(Saved entries)

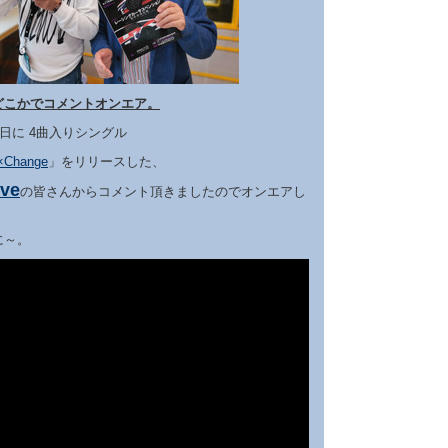
どこかでコメントオンエア。
4日に 4曲入りシングル
×Change
」をリリースした、
ve
の皆さんからコメント頂きましたのでオンエアし
に～。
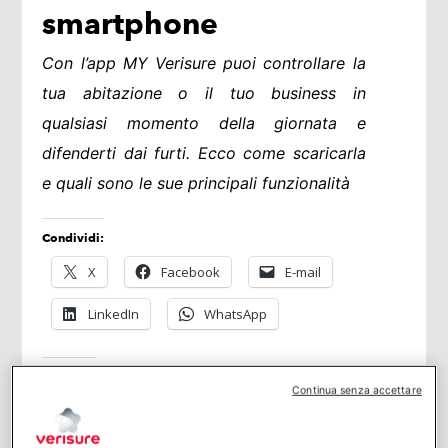
smartphone
Con l’app MY Verisure puoi controllare la
tua abitazione o il tuo business in
qualsiasi momento della giornata e
difenderti dai furti. Ecco come scaricarla
e quali sono le sue principali funzionalità
Condividi:
X
Facebook
E-mail
LinkedIn
WhatsApp
Mi piace:
Continua senza accettare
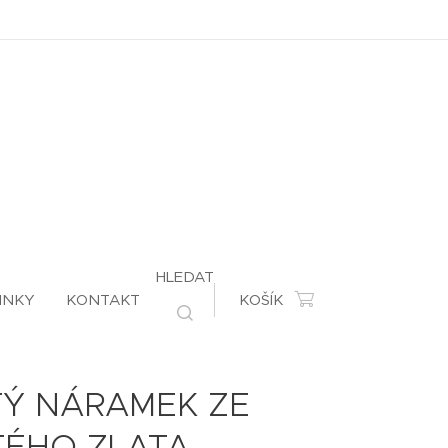
HLEDAT
INKY
KONTAKT
KOŠÍK
TÝ NÁRAMEK ZE
TÉHO ZLATA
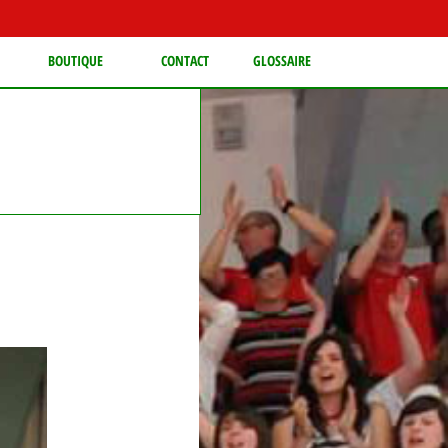
BOUTIQUE
CONTACT
GLOSSAIRE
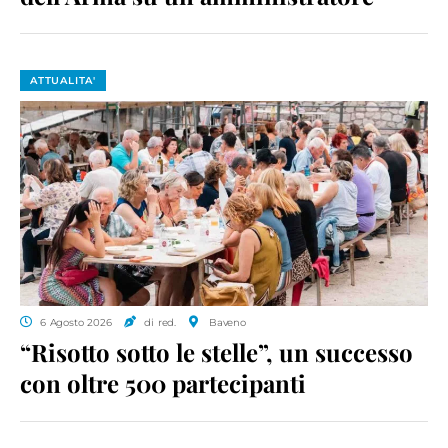
ATTUALITA'
6 Agosto 2026
di red.
Baveno
“Risotto sotto le stelle”, un successo
con oltre 500 partecipanti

### [Aim of the exercise]
Reproduce every entry exactly, but omit each picture.

### [Answer section]
どこかでコメントオンエア。
4日に 4曲入りシングル
×Change
」をリリースした、
ve
の皆さんからコメント頂きましたのでオンエアし
に～。
smartphone
Con l’app MY Verisure puoi controllare la
tua abitazione o il tuo business in
qualsiasi momento della giornata e
difenderti dai furti. Ecco come scaricarla
e quali sono le sue principali funzionalità
Condividi:
X
Facebook
E-mail
LinkedIn
WhatsApp
Mi piace:
Continua senza accettare
HLEDAT
INKY
KONTAKT
KOŠÍK
TÝ NÁRAMEK ZE
TÉHO ZLATA
BOUTIQUE
CONTACT
GLOSSAIRE
ATTUALITA'
6 Agosto 2026
di red.
Baveno
“Risotto sotto le stelle”, un successo
con oltre 500 partecipanti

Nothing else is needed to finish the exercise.